*WHAT THE TASK ASKS:* If a line in the records below contains "Cookie", copy that line.

*TASK INPUTS:*
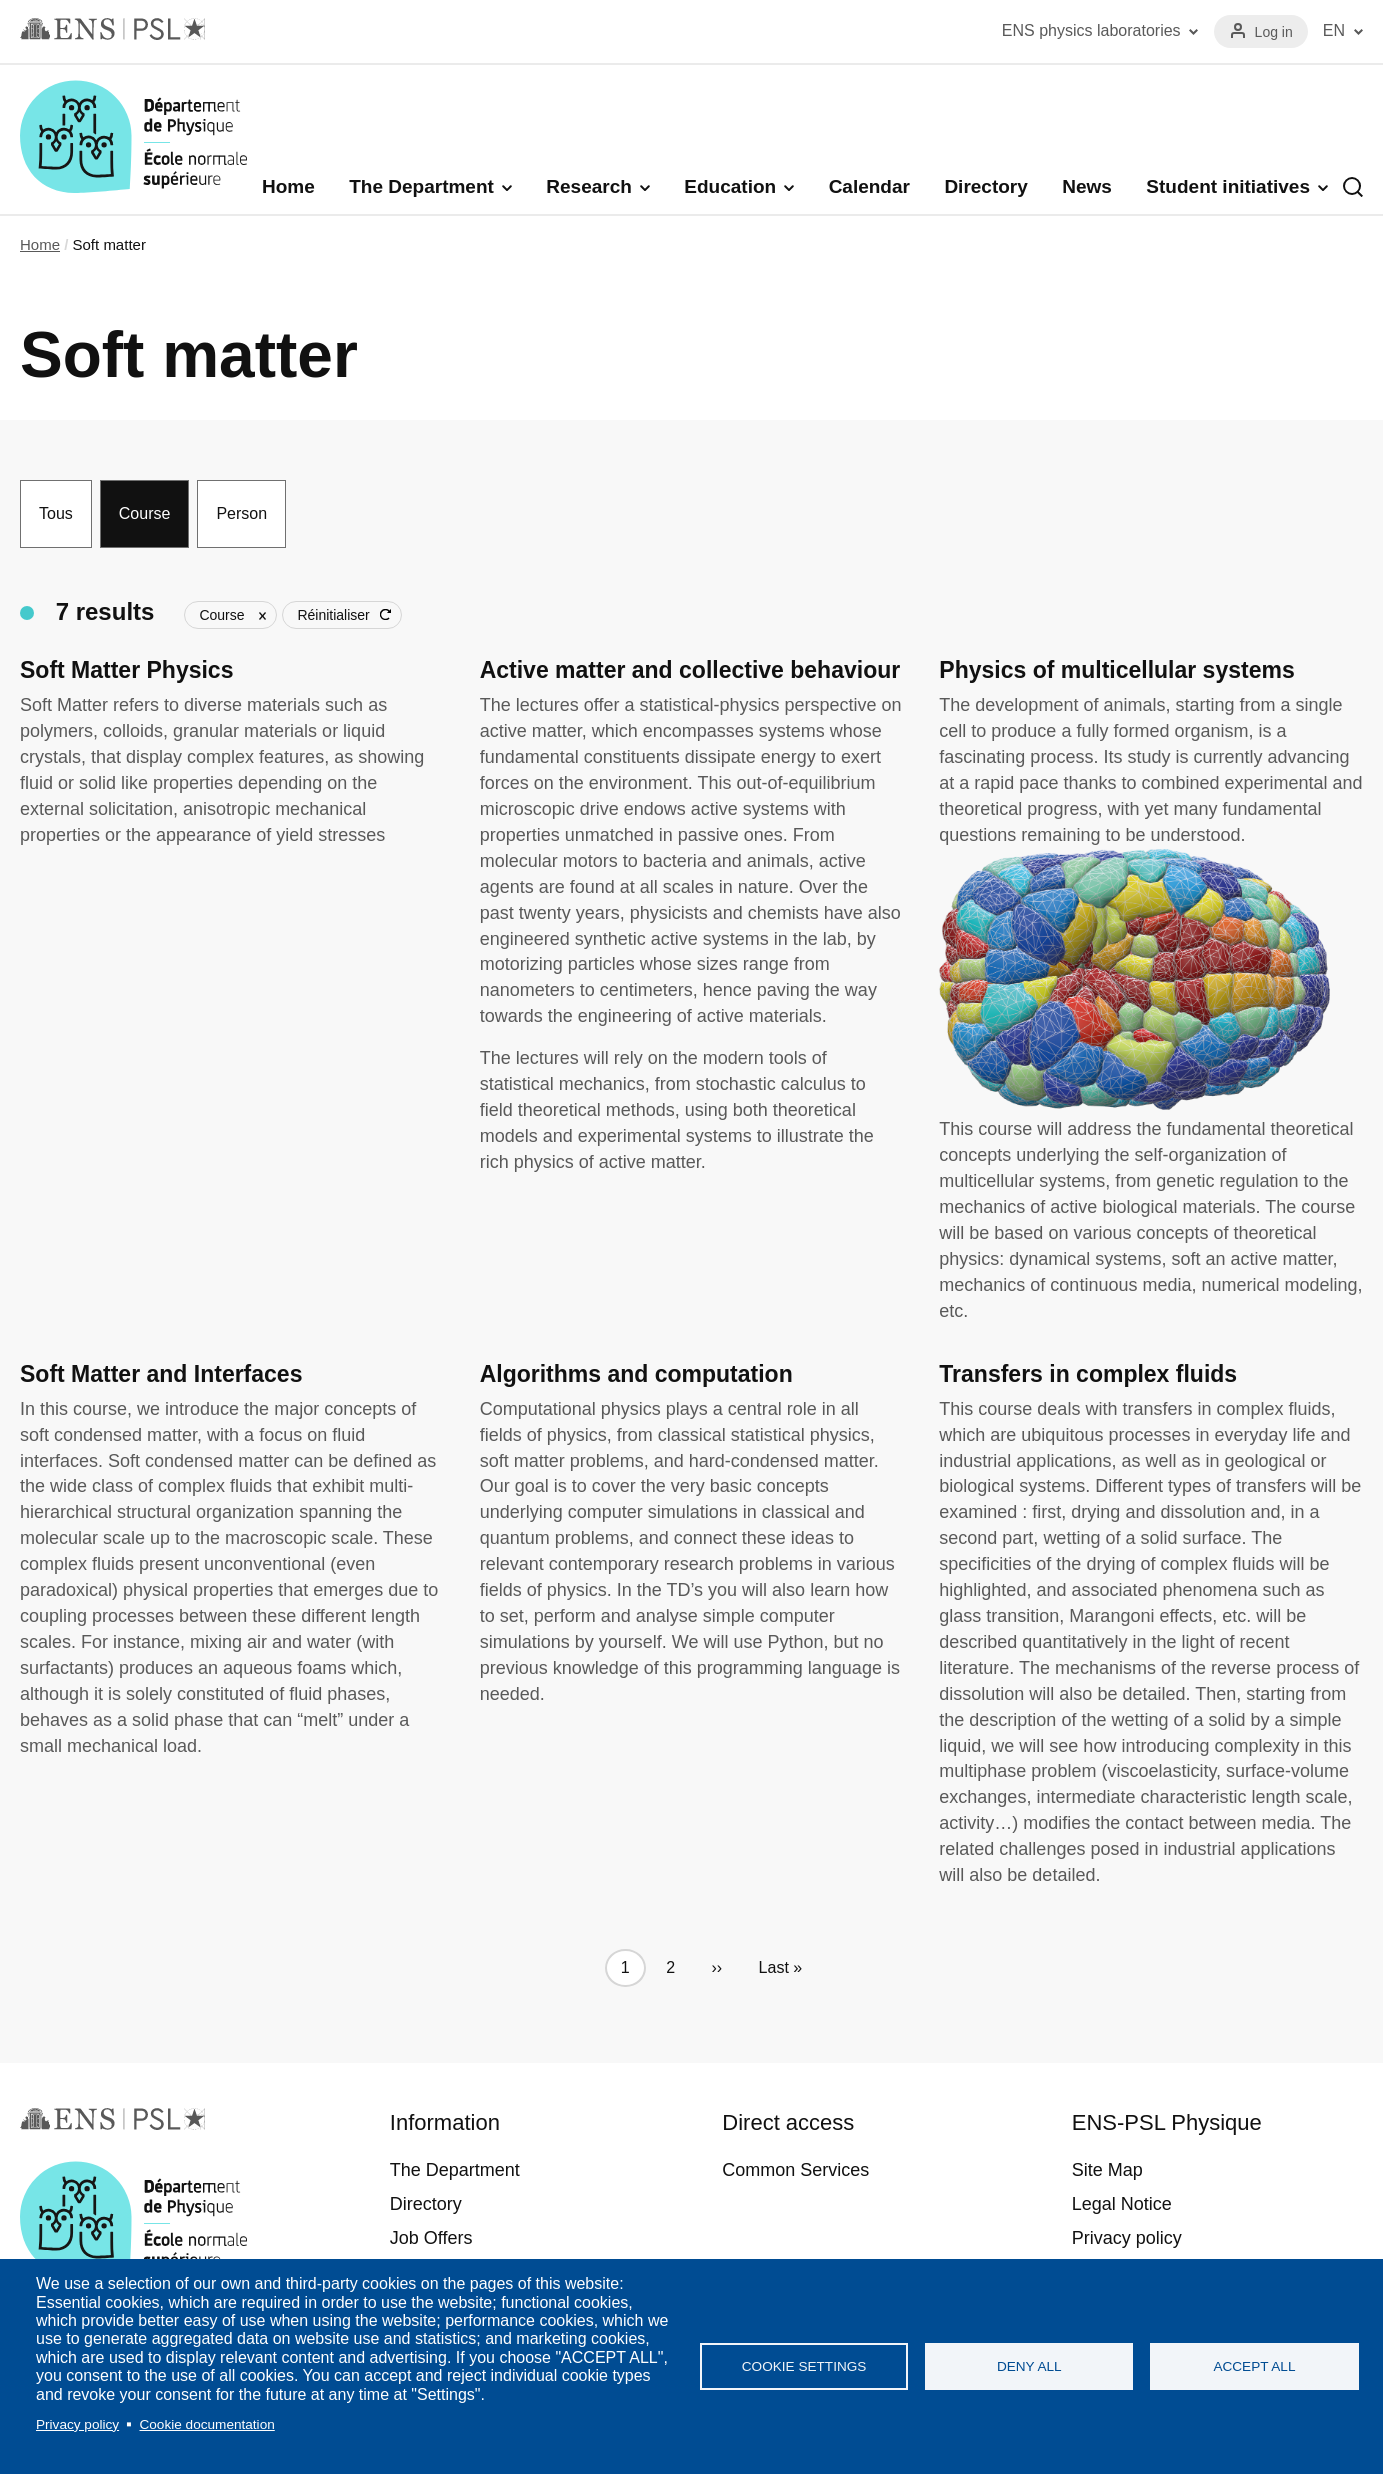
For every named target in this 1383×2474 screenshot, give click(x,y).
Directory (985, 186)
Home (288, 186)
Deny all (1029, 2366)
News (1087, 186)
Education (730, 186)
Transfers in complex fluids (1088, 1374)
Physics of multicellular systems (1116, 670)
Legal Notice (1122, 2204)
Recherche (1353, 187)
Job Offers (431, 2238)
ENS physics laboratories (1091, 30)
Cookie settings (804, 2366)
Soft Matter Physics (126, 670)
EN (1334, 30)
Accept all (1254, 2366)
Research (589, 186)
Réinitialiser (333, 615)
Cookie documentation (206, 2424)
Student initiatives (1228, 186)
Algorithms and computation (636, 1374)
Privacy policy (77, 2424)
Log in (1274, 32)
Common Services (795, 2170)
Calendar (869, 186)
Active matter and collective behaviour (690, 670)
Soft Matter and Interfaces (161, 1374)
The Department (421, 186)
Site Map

* * *

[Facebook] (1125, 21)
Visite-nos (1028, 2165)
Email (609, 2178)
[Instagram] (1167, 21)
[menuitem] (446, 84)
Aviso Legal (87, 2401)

*SOLUTION FOR THIS PROBLEM:*
Cookie settings (804, 2366)
Cookie documentation (206, 2424)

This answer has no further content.